Or, la fiche d’information pré-contractuelle remise à Monsieur [D] [I] qui se borne à énoncer que “le taux annuel effectif global est de 5,07 % l’an”, qu'il est calculé sur les hypothèses rappelées dans la fiche d'information, mais sans reprendre expressément dans un exemple concret toutes les données chiffrées retenues pour calculer ce taux, à savoir le montant du crédit, la date de mise à disposition des fonds, celle du paiement de la première échéance, le nombre et le montant des échéances mais aussi le taux de période et sa durée, n’est pas conforme aux dispositions des articles L. 312-12 et R. 312-5 du Code de la consommation.
En outre, le contrat produit est rédigé dans un police manifestement inférieure au corps 8, ainsi en témoigne le paragraphe "Agrément de l'emprunteur" qui compte 19 lignes pour 42 millimètres, soit 2,21 millimètres par ligne, valeur largement inférieure aux 3 millimètres du point Didot, et rendant le contrat non conforme aux prescriptions des articles L312-28 et R312-10 du code de la consommation.
Dès lors, par application des dispositions combinées de l’article 6 du Code civil et des articles L. 341-1 et L341-4 du Code de la consommation et sans qu’il soit besoin d’examiner les autres moyens soulevés d’office par le tribunal, Crédit Moderne Océan Indien doit être déch du droit aux intérêts et frais divers.

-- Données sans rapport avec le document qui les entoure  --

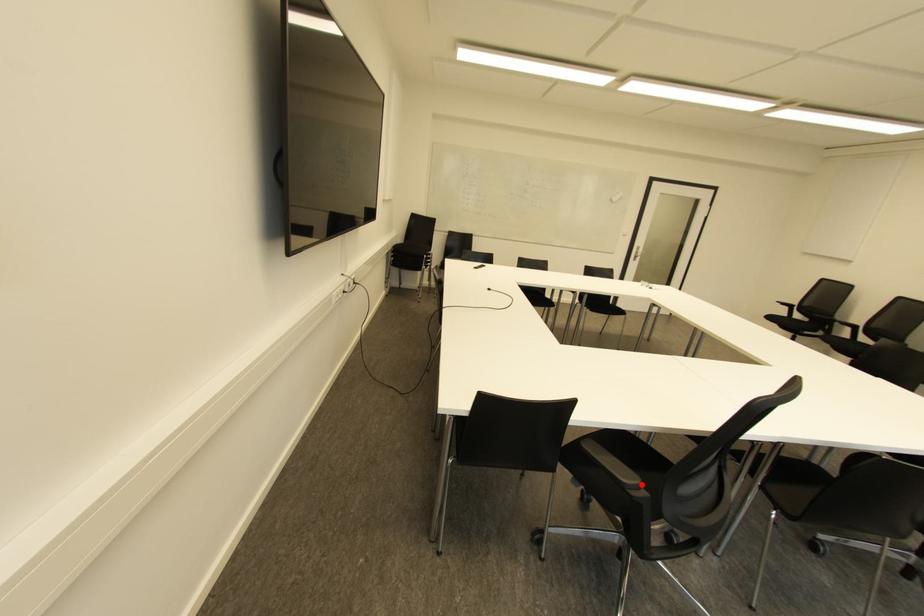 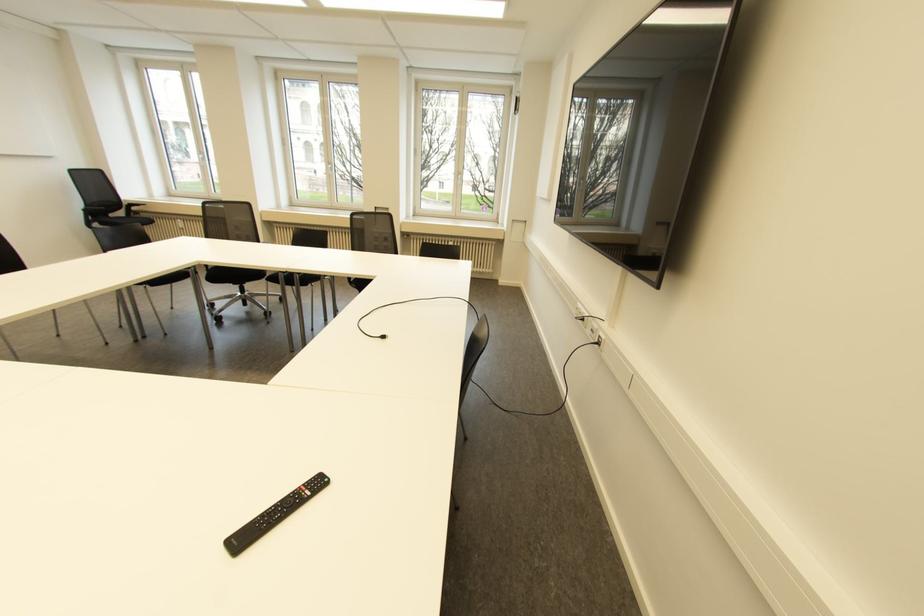 Question: I am providing you with two images of the same scene from different viewpoints. A red point is marked on the first image. Is the red point's position out of view in image 2?

Choices:
 (A) Yes
 (B) No

Answer: (A) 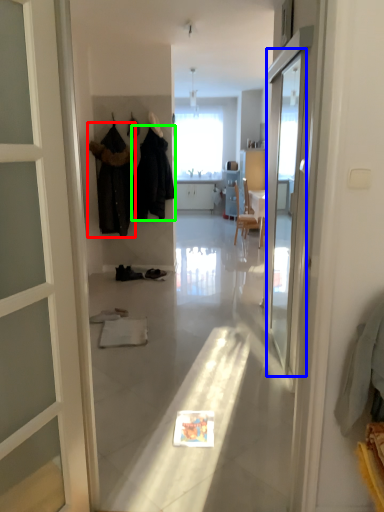 Question: Based on their relative distances, which object is farther from clothing (highlighted by a red box)? Choose from screen door (highlighted by a blue box) and clothing (highlighted by a green box).

Choices:
 (A) screen door
 (B) clothing

Answer: (A) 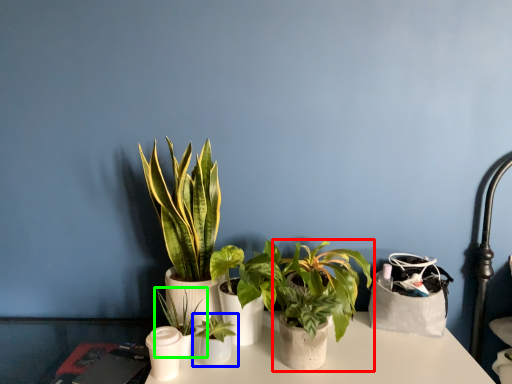 Question: Which object is the closest to the houseplant (highlighted by a red box)? Choose among these: houseplant (highlighted by a blue box) or houseplant (highlighted by a green box).

Choices:
 (A) houseplant
 (B) houseplant

Answer: (A) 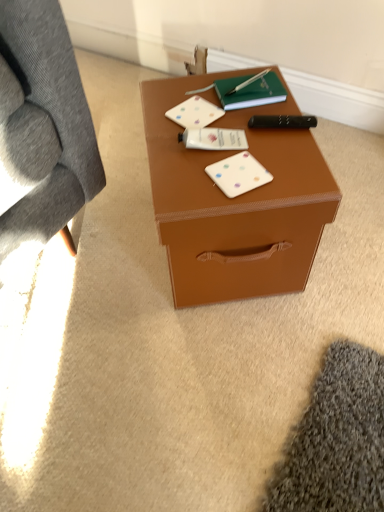 Locate an element on the screen. vacant space situated on the left part of brown matte box at center is located at coordinates (97, 269). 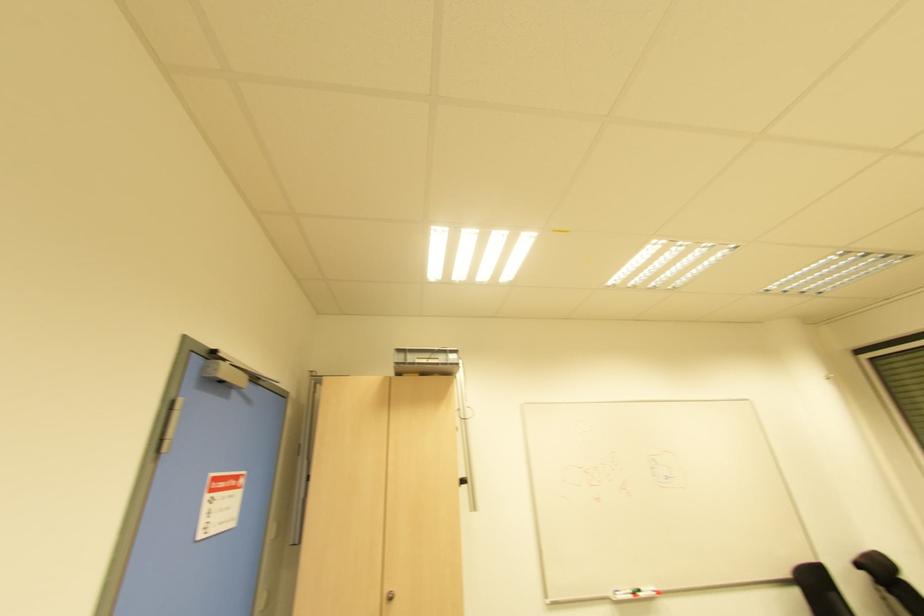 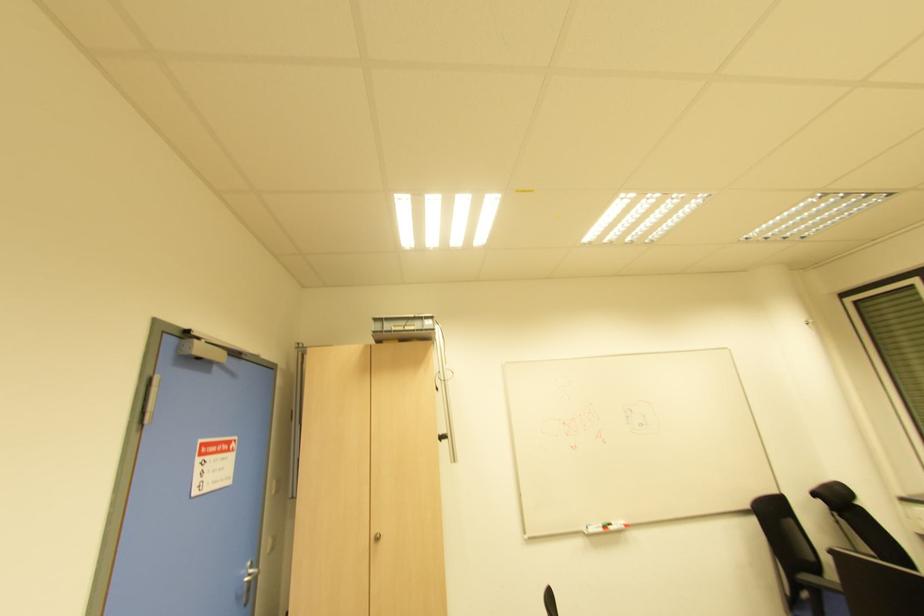 Question: What movement of the cameraman would produce the second image?

Choices:
 (A) Left
 (B) Right
 (C) Forward
 (D) Backward

Answer: (B) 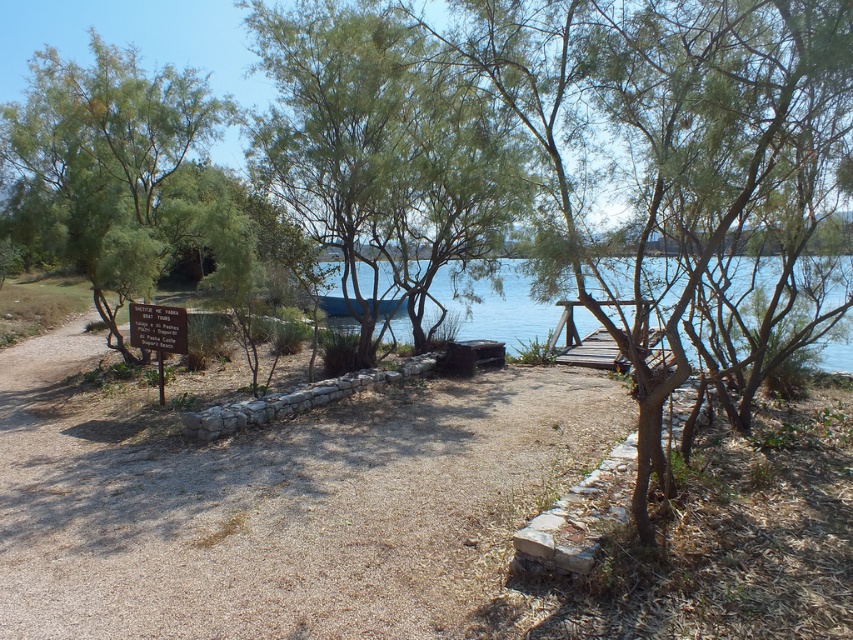 Question: In this image, where is brown gravel path at center located relative to white wooden sign at lower left?

Choices:
 (A) left
 (B) right

Answer: (B)

Question: Which object appears farthest from the camera in this image?

Choices:
 (A) green leafy tree at center
 (B) blue water at center

Answer: (A)

Question: Which point is closer to the camera?

Choices:
 (A) (312, 465)
 (B) (369, 273)
 (C) (486, 177)
 (D) (26, 186)

Answer: (C)

Question: Is green leafy tree at left above white wooden sign at lower left?

Choices:
 (A) yes
 (B) no

Answer: (A)

Question: Can you confirm if brown gravel path at center is positioned below green leafy tree at center?

Choices:
 (A) no
 (B) yes

Answer: (B)

Question: Among these objects, which one is farthest from the camera?

Choices:
 (A) green leafy tree at center
 (B) blue water at center
 (C) green leafy tree at left
 (D) brown gravel path at center

Answer: (C)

Sur les sommes dues au titre du remboursement du prêt
Conformément à l'article L 341-8 du Code de la consommation, en cas de déchéance du droit aux intérêts, le débiteur n'est tenu qu'au remboursement du seul capital restant dû ; cette déchéance s’étend donc aux intérêts et à tous leurs accessoires - frais de toute nature (Civ. 1°, 31 mars 2011, n° 09-69963 - CA Paris, 29 septembre 2011, Pôle 04 Ch. 09 n° 10/01284), et primes d’assurances, dont il est constant qu'une part importante est rétrocédée à l'établissement de crédit, sous forme de commissions, par l'assureur de groupe (Cf. J. Kullmann, Petites affiches, 17 juin 1998, n° 72, p. 46).
En conséquence, les sommes dues se limiteront à la différence entre le montant effectivement débloqué au profit de Monsieur [D] [I] (40000 euros) et les règlements effectués (17250,18 euros), tels qu’ils résultent du tableau d'amortissement et du décompte produit par Crédit Moderne Océan Indien, soit 22749,82 euros ;
Sur les intérêts applicables à la créance
Le prêteur, bien que déchu de son droit aux intérêts, demeure fondé à solliciter le paiement des intérêts au taux légal, en vertu de l'article 1153 du Code Civil, devenu 1231-6, sur le capital restant dû à compter de la mise en demeure, majoré de plein-droit deux mois après le caractère exécutoire de la décision de justice.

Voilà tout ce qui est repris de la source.